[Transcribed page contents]
++++++++++
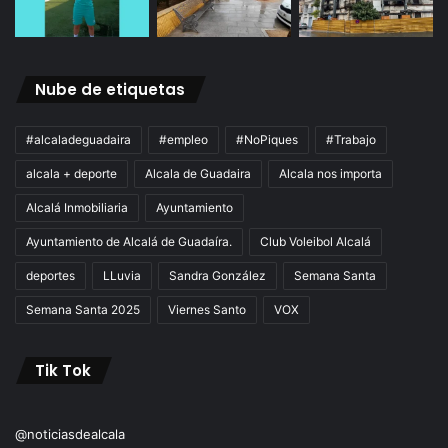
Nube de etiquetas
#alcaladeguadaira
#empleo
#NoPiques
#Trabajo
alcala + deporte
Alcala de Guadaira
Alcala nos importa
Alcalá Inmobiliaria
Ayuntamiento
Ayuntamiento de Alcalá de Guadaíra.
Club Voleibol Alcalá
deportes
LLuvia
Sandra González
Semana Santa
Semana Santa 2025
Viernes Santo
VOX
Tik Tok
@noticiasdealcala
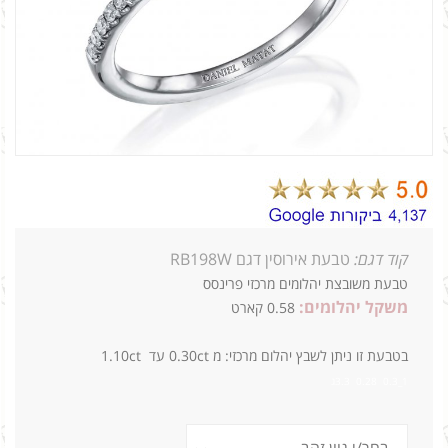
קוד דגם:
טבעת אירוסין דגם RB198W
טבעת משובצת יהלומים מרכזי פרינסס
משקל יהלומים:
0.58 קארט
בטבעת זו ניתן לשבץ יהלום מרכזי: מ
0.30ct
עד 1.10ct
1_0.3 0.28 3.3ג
++++++++++
INSTRUCTIONS TO FOLLOW
The task calls for every line of the data to be returned exactly, without pictures.

OUTPUT
Nube de etiquetas
#alcaladeguadaira
#empleo
#NoPiques
#Trabajo
alcala + deporte
Alcala de Guadaira
Alcala nos importa
Alcalá Inmobiliaria
Ayuntamiento
Ayuntamiento de Alcalá de Guadaíra.
Club Voleibol Alcalá
deportes
LLuvia
Sandra González
Semana Santa
Semana Santa 2025
Viernes Santo
VOX
Tik Tok
@noticiasdealcala
קוד דגם:
טבעת אירוסין דגם RB198W
טבעת משובצת יהלומים מרכזי פרינסס
משקל יהלומים:
0.58 קארט
בטבעת זו ניתן לשבץ יהלום מרכזי: מ
0.30ct
עד 1.10ct
1_0.3 0.28 3.3ג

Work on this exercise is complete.